C. L. : Tu as fait appel pour le montage du film à Felipe Guerrero qui est également cinéaste colombien. Est-ce aussi là le reflet d'un hommage que tu fais à la nouvelle génération du cinéma colombien comme source d'inspiration créatrice cinématographique ?
J. T. A. :
Je suis émerveillé par le cinéma colombien et lorsque j'ai commencé le projet de La Soledad, je pensais réaliser un documentaire à partir d'entretiens avec les membres de la famille, la situation de la maison, etc. J'ai rencontré Oscar Ruíz Navia en 2014 à Montréal et découvert ses films, ce qui m'a conduit à modifier ma vision du cinéma. J'ai été beaucoup inspiré par ce cinéma colombien qui travaille avec des acteurs non professionnels pour témoigner de la réalité d'un pays. Je cherchais un monteur qui ait cette sensibilité à la fois issue du cinéma documentaire et du cinéma de fiction. Il se trouve que Felipe Guerrero avait cette expérience des films qui se trouvent à la marge entre documentaire et fiction comme La Barra (El Vuelco del cangrejo) et Los Hongos (Oscar Ruíz Navia), La Playa et X quinientos de Juan Andrés Arango.
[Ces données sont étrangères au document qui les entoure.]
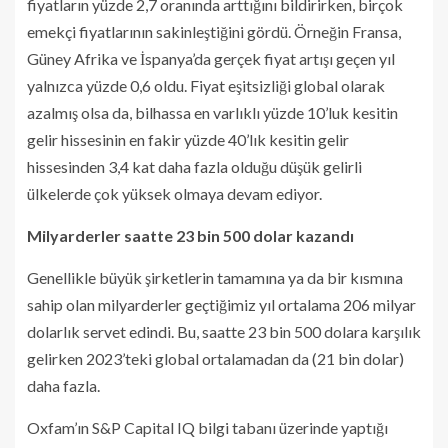
fiyatların yüzde 2,7 oranında arttığını bildirirken, birçok
emekçi fiyatlarının sakinleştiğini gördü. Örneğin Fransa,
Güney Afrika ve İspanya’da gerçek fiyat artışı geçen yıl
yalnızca yüzde 0,6 oldu. Fiyat eşitsizliği global olarak
azalmış olsa da, bilhassa en varlıklı yüzde 10’luk kesitin
gelir hissesinin en fakir yüzde 40’lık kesitin gelir
hissesinden 3,4 kat daha fazla olduğu düşük gelirli
ülkelerde çok yüksek olmaya devam ediyor.
Milyarderler saatte 23 bin 500 dolar kazandı
Genellikle büyük şirketlerin tamamına ya da bir kısmına
sahip olan milyarderler geçtiğimiz yıl ortalama 206 milyar
dolarlık servet edindi. Bu, saatte 23 bin 500 dolara karşılık
gelirken 2023’teki global ortalamadan da (21 bin dolar)
daha fazla.
Oxfam’ın S&P Capital IQ bilgi tabanı üzerinde yaptığı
Felipe Guerrero s'est énormément investi sur le film à tel point qu'il y a plusieurs éléments qui sont totalement de lui. Il a été une véritable force de propositions originales dans le processus créatif du film. Il ne s'est jamais perdu dans le montage autour de scènes que j'avais du mal à enlever : en raison de son expérience, il a pu aller directement à l'essentiel. J'ai beaucoup appris à ses côtés et j'aimerais continuer à travailler avec lui.